In this blog post, I will go back to some of the early results that pioneered the notion of “zero-knowledge proof” as we know it today. To that end, I will provide an introduction to the notion of Interactive Proofs (IP) as well as intuition as to what makes interactive protocols so powerful. The goal is to identify the pillars that make interactive zero-knowledge proofs possible, and then study how one can “play with” and substitute these essential ingredients in order to obtain Non-Interactive Zero-Knowledge (NIZK). Such non-interactive protocols have gained tremendous traction over the past few years, and are now used in cloud-computing settings, as well as on blockchain systems to only name a few of their numerous applications. While the past decades have seen a surge of new constructions (all offering different trade-offs) I propose – through this article – to take a step back and look at what makes all these beautiful protocols work and so appealing.

### Important Note

This post will explore some (of the many) remarkable results in theoretical computer science and in the field of probabilistic proof systems in particular. While many essential results won’t unfortunately be mentioned, and most details omitted, I will rather focus on providing intuition for concepts and invite the interested reader to explore and study the various resources linked throughout this article for precise definitions and proofs.

### Prerequisites

Basic knowledge of complexity theory (P, NP classes) (see e.g. this book or this book for great resources on the matter), as well as basic concepts of abstract algebra (groups, rings, fields).

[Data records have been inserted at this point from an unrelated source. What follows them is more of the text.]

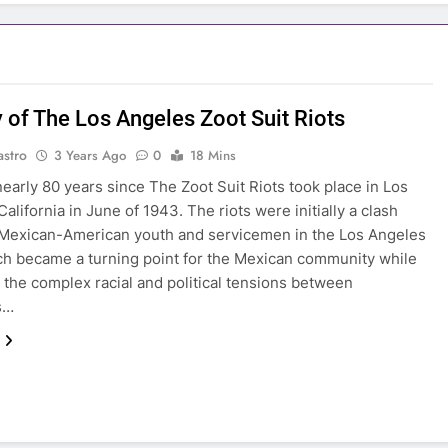
y of The Los Angeles Zoot Suit Riots
astro
3 Years Ago
0
18 Mins
 nearly 80 years since The Zoot Suit Riots took place in Los
alifornia in June of 1943. The riots were initially a clash
Mexican-American youth and servicemen in the Los Angeles
ch became a turning point for the Mexican community while
g the complex racial and political tensions between
s…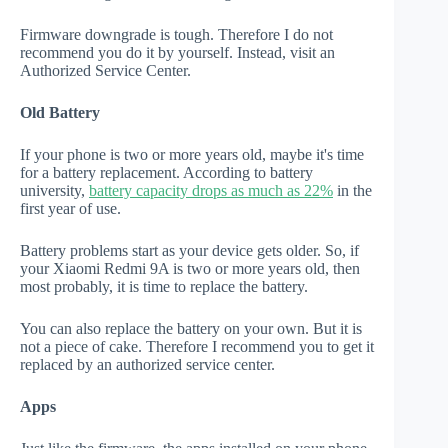
Firmware downgrade is tough. Therefore I do not
recommend you do it by yourself. Instead, visit an
Authorized Service Center.
Old Battery
If your phone is two or more years old, maybe it's time
for a battery replacement. According to battery
university,
battery capacity drops as much as 22%
in the
first year of use.
Battery problems start as your device gets older. So, if
your Xiaomi Redmi 9A is two or more years old, then
most probably, it is time to replace the battery.
You can also replace the battery on your own. But it is
not a piece of cake. Therefore I recommend you to get it
replaced by an authorized service center.
Apps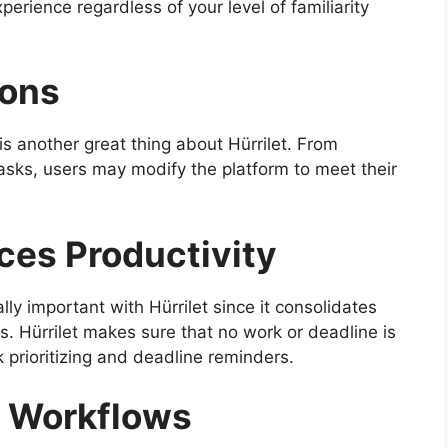
erience regardless of your level of familiarity
ions
s another great thing about Hürrilet. From
sks, users may modify the platform to meet their
ces Productivity
ly important with Hürrilet since it consolidates
 Hürrilet makes sure that no work or deadline is
k prioritizing and deadline reminders.
n Workflows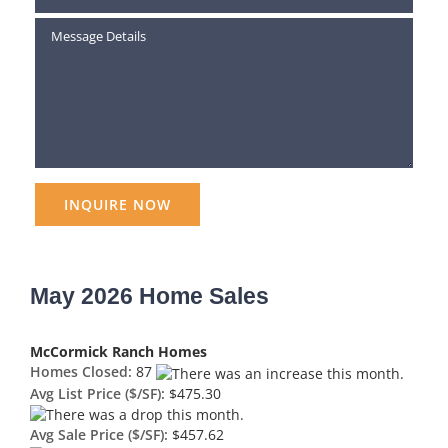
May 2026 Home Sales
McCormick Ranch Homes
Homes Closed:
87
Avg List Price ($/SF):
$475.30
Avg Sale Price ($/SF):
$457.62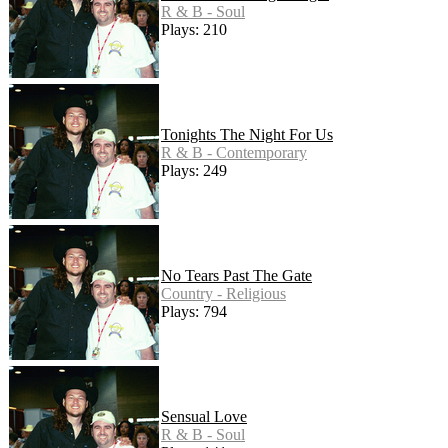
R & B - Soul
Plays: 210
Tonights The Night For Us
R & B - Contemporary
Plays: 249
No Tears Past The Gate
Country - Religious
Plays: 794
Sensual Love
R & B - Soul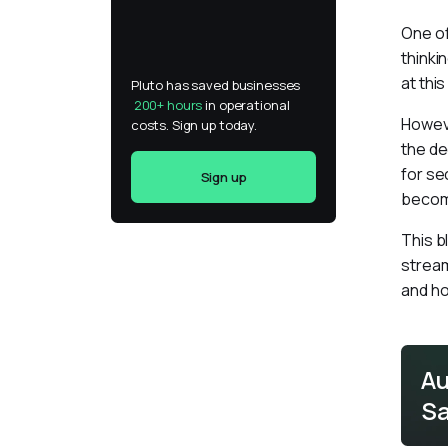
One of
thinki
at thi
Pluto has saved businesses 
200+ hours
 in operational 
Howeve
costs. Sign up today.
the de
for se
Sign up
become
This b
stream
and ho
Au
Sa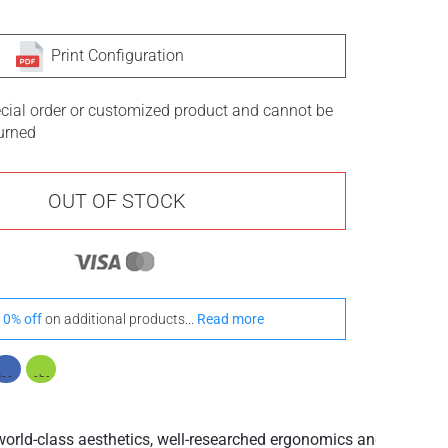
Print Configuration
ecial order or customized product and cannot be
turned
OUT OF STOCK
10% off
on additional products...
Read more
rld-class aesthetics, well-researched ergonomics and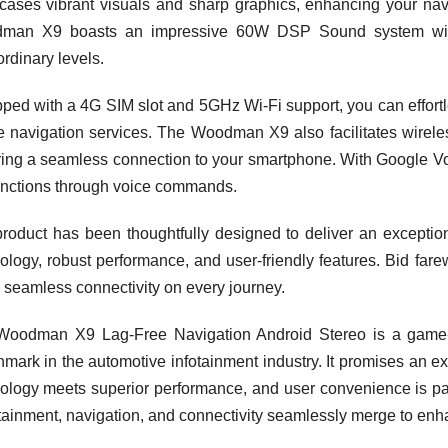
ases vibrant visuals and sharp graphics, enhancing your nav
man X9 boasts an impressive 60W DSP Sound system with p
ordinary levels.
ped with a 4G SIM slot and 5GHz Wi-Fi support, you can effortle
e navigation services. The Woodman X9 also facilitates wirele
ing a seamless connection to your smartphone. With Google Voice
unctions through voice commands.
roduct has been thoughtfully designed to deliver an exception
ology, robust performance, and user-friendly features. Bid farewe
h seamless connectivity on every journey.
Woodman X9 Lag-Free Navigation Android Stereo is a game
mark in the automotive infotainment industry. It promises an ex
ology meets superior performance, and user convenience is p
tainment, navigation, and connectivity seamlessly merge to en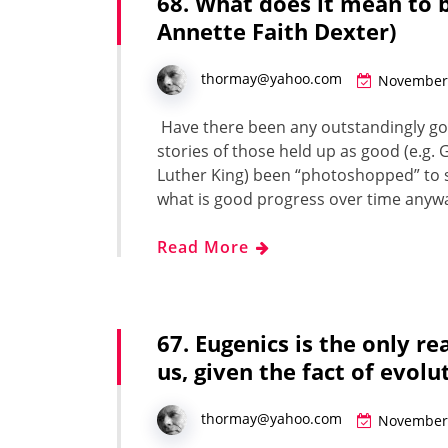
68. What does it mean to 
Annette Faith Dexter)
thormay@yahoo.com
November 
Have there been any out­stand­ing­ly goo
sto­ries of those held up as good (e.g. G
Luther King) been “pho­to­shopped” to s
what is good pro­gress over time any­
Read More
67. Eugenics is the only r
us, given the fact of evol
thormay@yahoo.com
November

## First things first: What is a proof?

Informally a proof system $\mathcal{S}$ is the composition of an axiomatic system (a finite set of statements taken to be true – called axioms) along with a set of inference rules. These rules determine the set of transformations that can be carried out on the information within the system, with axioms as a staring point (see here for more details).

On input a set of premises, an inference rule outputs a consequence that is then added to the set of information (“expressions”) in the system.
We call a proof $\pi$ for a theorem $\mathcal{T}$ in the proof system $\mathcal{S}$, a sequence of expressions such that:

• the first expression is an axiom,
• the last expression is the theorem $\mathcal{T}$, and
• all intermediate expressions are either axioms or expressions obtained by sequential application of inferences rules from an axiom.

Intuitively, a proof system may be modeled as a set of initial states (the axioms), and a set of state transitions (the inference rules), in which all provable theorems are the final states of the set of all finite-state automaton obtained by sequentially applying state transitions from the initial states. The proof of a theorem can be represented as the sequence of state transitions from the initial state (axiom) to the final state (theorem).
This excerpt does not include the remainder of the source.